Thursday, March 28, 2019

Us (2019): The Liberation of Them





There are some films or pieces of television you just have to dive right into in terms of discussion after viewing. Us (2019) is one of those films, and this is exactly what director/writer/producer Jordan Peele intended when making this movie. He wanted people to leave the theater and talk about it, not only what they thought, but what they felt. So much of Us is left to the left brain to analyze and the right brain to absorb. It is a film that defies logic and yet makes perfect sense beneath the surface. It is not meant to be as clean-cut as Get Out (2017), and this will undoubtedly frustrate fans and critics alike. Peele likes this anger I believe, because he believes something useful can come from it and so do I. One of the things that the film does share in common with Peele's first directorial debut is that nothing on the screen is incidental. From the wardrobe the characters wear, to the food they eat, even the television they watch, everything has a double meaning as it should in a film so enamored by the idea of duplicity. The film is very little about race in some ways and yet contains undeniable racial undertones. What is the story of the Tethered if not a reimagining of the system of slavery the United States was built upon? Peele's agenda is never a simple one however, and as many other reviewers have pointed out his messages get a bit garbled in Us compared to his first effort, but these faults are forgiven by the sheer pulchritude of his thematic ambitions.

Peele isn't trying to shame anybody in this film, the same way he wasn't attempting to shame white liberals in Get Out. Shame doesn't get you very far, enlightening does. Peele wants to have a discussion, and he starts it by taking a mirror, holding it up to our faces and asking what do we see? This is essentially his goal with Us, that audience members of all races and social classes reflect on themselves, their privileges, their talents even their looks. Who has paid the price for your successes, who are pained by your pleasures and who's beauty is diluted by your micro-vanities? Us is about the act of claiming responsibility for one's actions and the dangerous degrees to which we go to cover our indiscretions and forgo accountability. It's about the decisions of the few impacting the humanity of the masses. It's a horror film that frightens you for all the right reasons when you look at it from certain angles and unsettles you regardless of whatever the hell angle you're watching it from. These are the things and people we turn our heads from. Us shows that at some point, you have to turn your head back, either by will or by force.

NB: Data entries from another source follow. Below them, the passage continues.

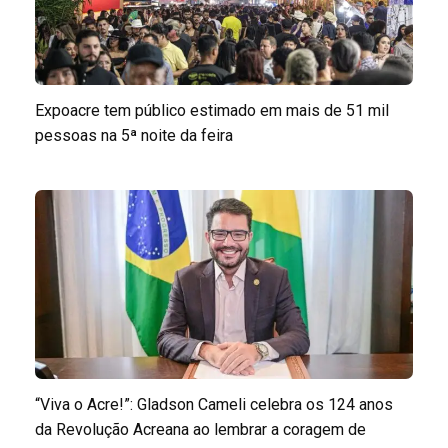
Expoacre tem público estimado em mais de 51 mil
pessoas na 5ª noite da feira
“Viva o Acre!”: Gladson Cameli celebra os 124 anos
da Revolução Acreana ao lembrar a coragem de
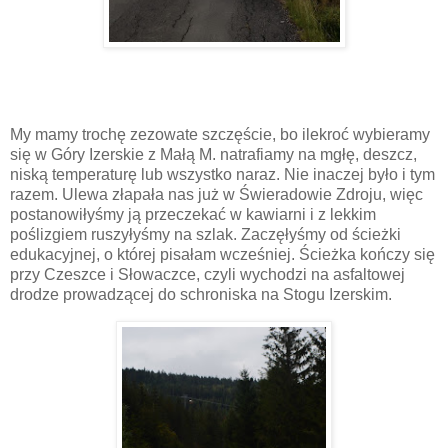
My mamy trochę zezowate szczęście, bo ilekroć wybieramy
się w Góry Izerskie z Małą M. natrafiamy na mgłę, deszcz,
niską temperaturę lub wszystko naraz. Nie inaczej było i tym
razem. Ulewa złapała nas już w Świeradowie Zdroju, więc
postanowiłyśmy ją przeczekać w kawiarni i z lekkim
poślizgiem ruszyłyśmy na szlak. Zaczęłyśmy od ścieżki
edukacyjnej, o której pisałam wcześniej. Ścieżka kończy się
przy Czeszce i Słowaczce, czyli wychodzi na asfaltowej
drodze prowadzącej do schroniska na Stogu Izerskim.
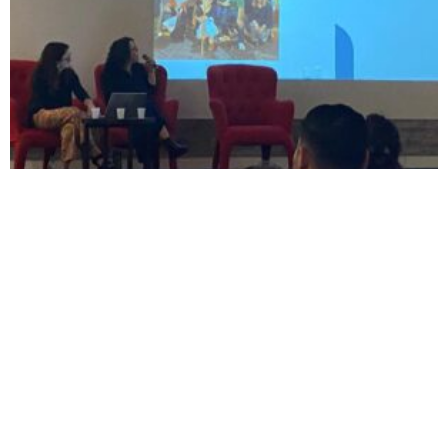
Navegación
Contacto
Principal
Av. Dr. Américo Ricaldoni
Unidad Académica de
S/N
Extensión
Teléfono: (+598) 24 87 00
50
Listado de Teléfonos -
Central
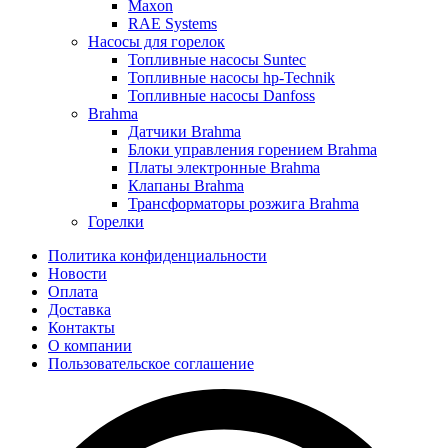
Maxon
RAE Systems
Насосы для горелок
Топливные насосы Suntec
Топливные насосы hp-Technik
Топливные насосы Danfoss
Brahma
Датчики Brahma
Блоки управления горением Brahma
Платы электронные Brahma
Клапаны Brahma
Трансформаторы розжига Brahma
Горелки
Политика конфиденциальности
Новости
Оплата
Доставка
Контакты
О компании
Пользовательское соглашение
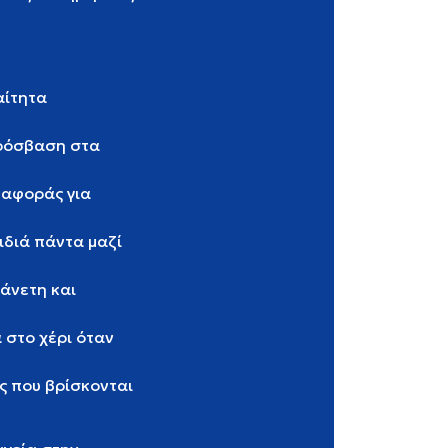
αίτητα
πρόσβαση στα
ταφοράς για
ιδιά πάντα μαζί
 άνετη και
 στο χέρι όταν
ές που βρίσκονται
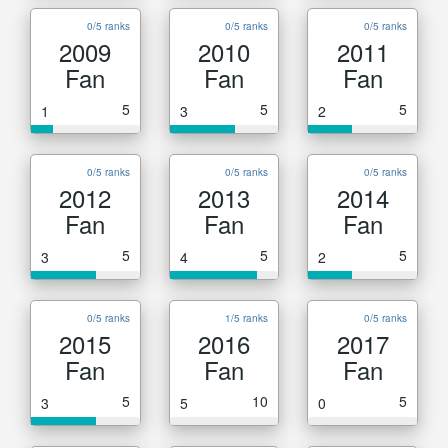
0/5 ranks
0/5 ranks
0/5 ranks
2009
2010
2011
Fan
Fan
Fan
5
5
5
1
3
2
0/5 ranks
0/5 ranks
0/5 ranks
2012
2013
2014
Fan
Fan
Fan
5
5
5
3
4
2
0/5 ranks
1/5 ranks
0/5 ranks
2015
2016
2017
Fan
Fan
Fan
5
10
5
3
5
0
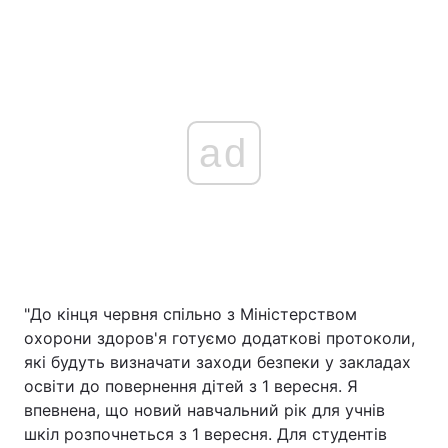
ad
"До кінця червня спільно з Міністерством
охорони здоров'я готуємо додаткові протоколи,
які будуть визначати заходи безпеки у закладах
освіти до повернення дітей з 1 вересня. Я
впевнена, що новий навчальний рік для учнів
шкіл розпочнеться з 1 вересня. Для студентів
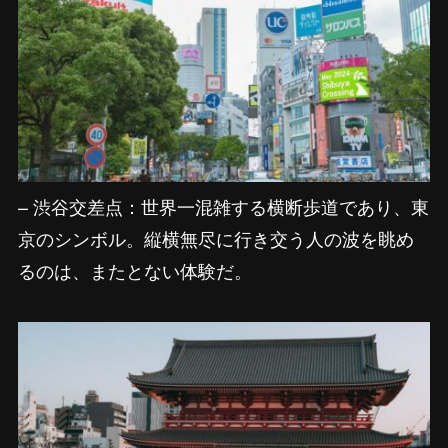
– 渋谷交差点：世界一混雑する横断歩道であり、東
京のシンボル。縦横無尽に行き交う人の波を眺め
るのは、またとない体験だ。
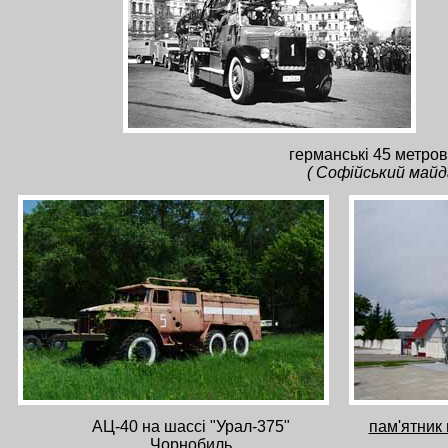
германські 45 метров
( Софійський майд
АЦ-40 на шассі "Урал-375"
пам'ятник
Чорнобиль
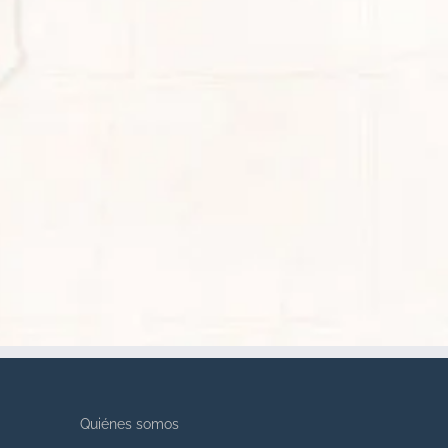
Quiénes somos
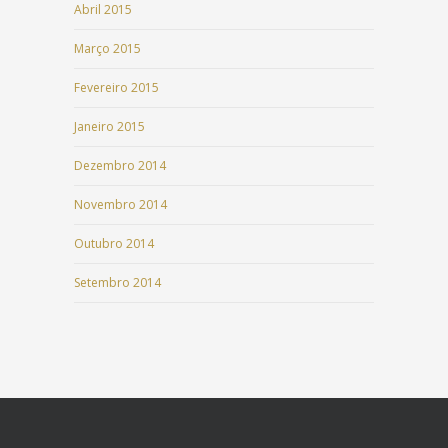
Abril 2015
Março 2015
Fevereiro 2015
Janeiro 2015
Dezembro 2014
Novembro 2014
Outubro 2014
Setembro 2014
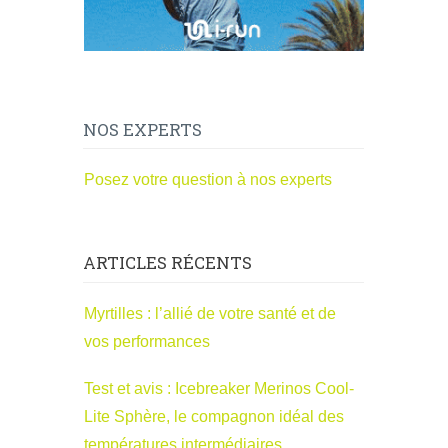
NOS EXPERTS
Posez votre question à nos experts
ARTICLES RÉCENTS
Myrtilles : l’allié de votre santé et de
vos performances
Test et avis : Icebreaker Merinos Cool-
Lite Sphère, le compagnon idéal des
températures intermédiaires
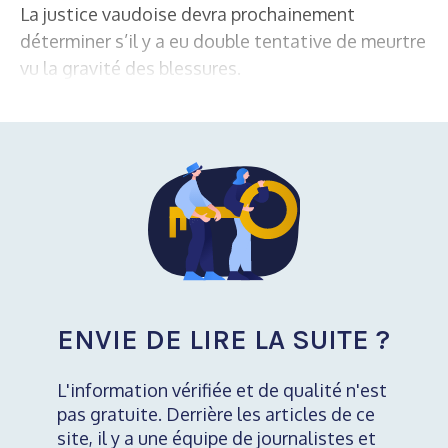
La justice vaudoise devra prochainement
déterminer s’il y a eu double tentative de meurtre
vu la gravité des blessures.
ENVIE DE LIRE LA SUITE ?
L'information vérifiée et de qualité n'est
pas gratuite. Derrière les articles de ce
site, il y a une équipe de journalistes et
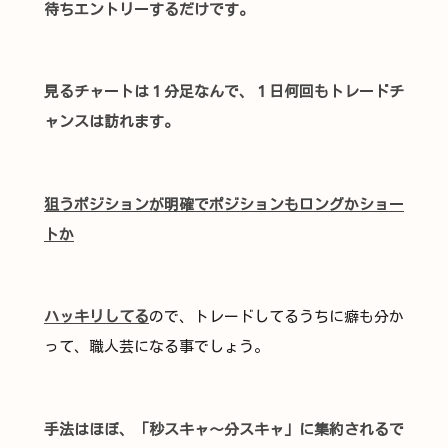
待ちエントリーするだけです。
見るチャートは１分足なんで、１日何回もトレードチ
ャンスは訪れます。
狙うポジションが明確でポジションもロングかショー
トか
ハッキリしてる
ので、トレードしてるうちに癖も分か
って、職人芸になる事でしょう。
手法はほぼ、「秒スキャ～分スキャ」に集約されるで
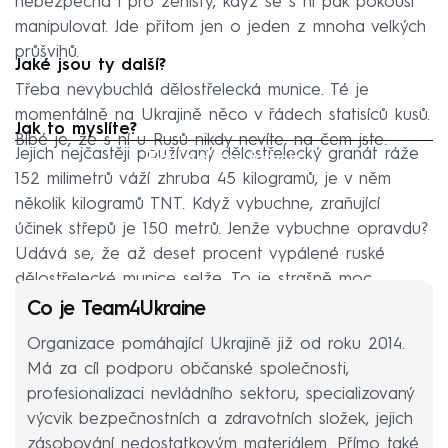
nebezpečná i pro ženisty, když se s ní pak pokouší
manipulovat. Jde přitom jen o jeden z mnoha velkých
průšvihů.
Jaké jsou ty další?
Třeba nevybuchlá dělostřelecká munice. Té je
momentálně na Ukrajině něco v řádech statisíců kusů.
Jak to myslíte?
Blbé je, že s ní u Rusů nikdy nevíte, na čem jste.
Failed to fetch
Jejich nejčastěji používaný dělostřelecký granát ráže
152 milimetrů váží zhruba 45 kilogramů, je v něm
několik kilogramů TNT. Když vybuchne, zraňující
účinek střepů je 150 metrů. Jenže vybuchne opravdu?
Udává se, že až deset procent vypálené ruské
dělostřelecké munice selže. To je strašně moc.
Co je Team4Ukraine
Organizace pomáhající Ukrajině již od roku 2014.
Má za cíl podporu občanské společnosti,
profesionalizaci nevládního sektoru, specializovaný
výcvik bezpečnostních a zdravotních složek, jejich
zásobování nedostatkovým materiálem. Přímo také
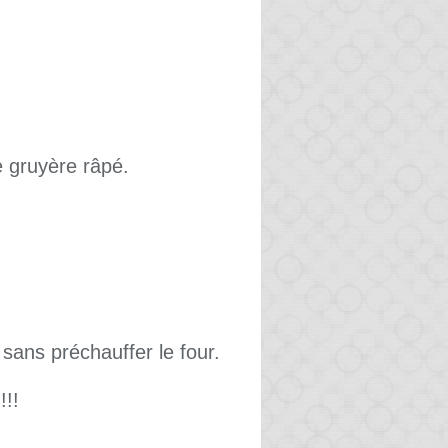
 gruyère râpé.
sans préchauffer le four.
!!!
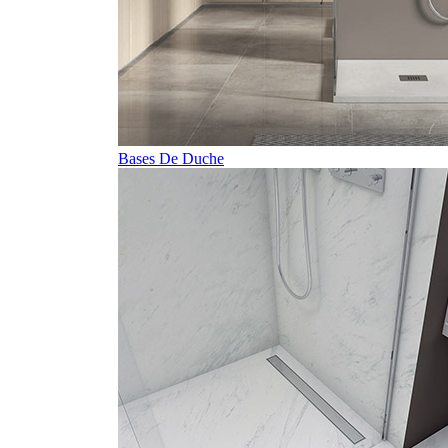
Bases De Duche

Much like the many contradictions within the film's narrative, while I urge people to talk to one another and even themselves immediately after seeing Us, I also advise them to let the film sit with them for a while. Us is a film best left to germinate inside the mind. So while those initial conversations are important, have follow-ups because what the film was on the first impression may not be what it is to you sometime later, especially if you begin to research into other reviews and analyses as I did. That is why I'm not giving my more traditional review to Us, because much of what I feel about it since seeing it this past Saturday has been said or is now influenced by others. Instead, see this as more as an act of advocating rather than a film review. I advocate not only for this film and the compelling intellectual dialogue that it offers to its viewing audiences but also for cinema, in general, that is capable of stirring such emotions, discomforting and unapologetic as this film manages. We need more movies that make us second guess, make us question, make us want to be part of the solution and not just the problem. I wondered if Jason had any of these thoughts as he looked at his mother in a crucial shot at the end. Did he wonder what he himself would become someday? Did he see himself in his mother's choices, or did he see something else?


When my mother and I left the theater, discussing the merits of the film as we walked across the parking lot to our car, we were confronted by an elderly woman of color panhandling. Much like those around us, we shook our heads curtly and continued on our way. I can't deny that as I took a seat in the car, still warm from our drive there, a thought occurred to me:

Much like the Tethered, are we doomed to the repetition of our actions, or are we able to break free? We hold the gold scissors too right, and perhaps we just choose not to use them? We choose not to use them because we have the luxury of choice, of autonomy. Peele's film, to me was an examination and a critique on how we utilize these societal gifts, regardless of their effects on others.